*Exercise details*: Extract from the entries below, exactly as given, only the lines from the line containing "Expat Crime" to the line containing "Food & Drink", both lines included.

BEGIN

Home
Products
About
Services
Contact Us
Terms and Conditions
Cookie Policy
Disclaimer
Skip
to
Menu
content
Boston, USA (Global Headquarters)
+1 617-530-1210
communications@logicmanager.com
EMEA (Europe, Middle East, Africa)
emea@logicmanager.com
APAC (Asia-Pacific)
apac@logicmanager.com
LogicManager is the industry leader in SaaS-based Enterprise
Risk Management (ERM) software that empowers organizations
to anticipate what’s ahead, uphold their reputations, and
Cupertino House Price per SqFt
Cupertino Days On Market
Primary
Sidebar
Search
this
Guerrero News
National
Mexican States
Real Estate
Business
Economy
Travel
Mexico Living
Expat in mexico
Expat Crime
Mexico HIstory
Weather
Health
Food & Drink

END
BEGIN

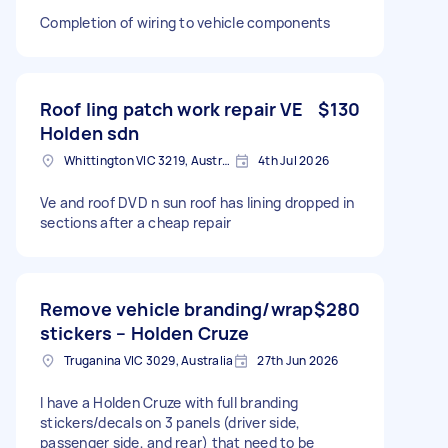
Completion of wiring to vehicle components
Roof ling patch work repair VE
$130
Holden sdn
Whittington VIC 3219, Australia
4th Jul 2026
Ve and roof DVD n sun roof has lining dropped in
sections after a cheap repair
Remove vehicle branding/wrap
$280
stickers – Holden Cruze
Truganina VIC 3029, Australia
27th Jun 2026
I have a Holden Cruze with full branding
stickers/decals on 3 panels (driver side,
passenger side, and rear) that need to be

END

*Your solution*:
Expat Crime
Mexico HIstory
Weather
Health
Food & Drink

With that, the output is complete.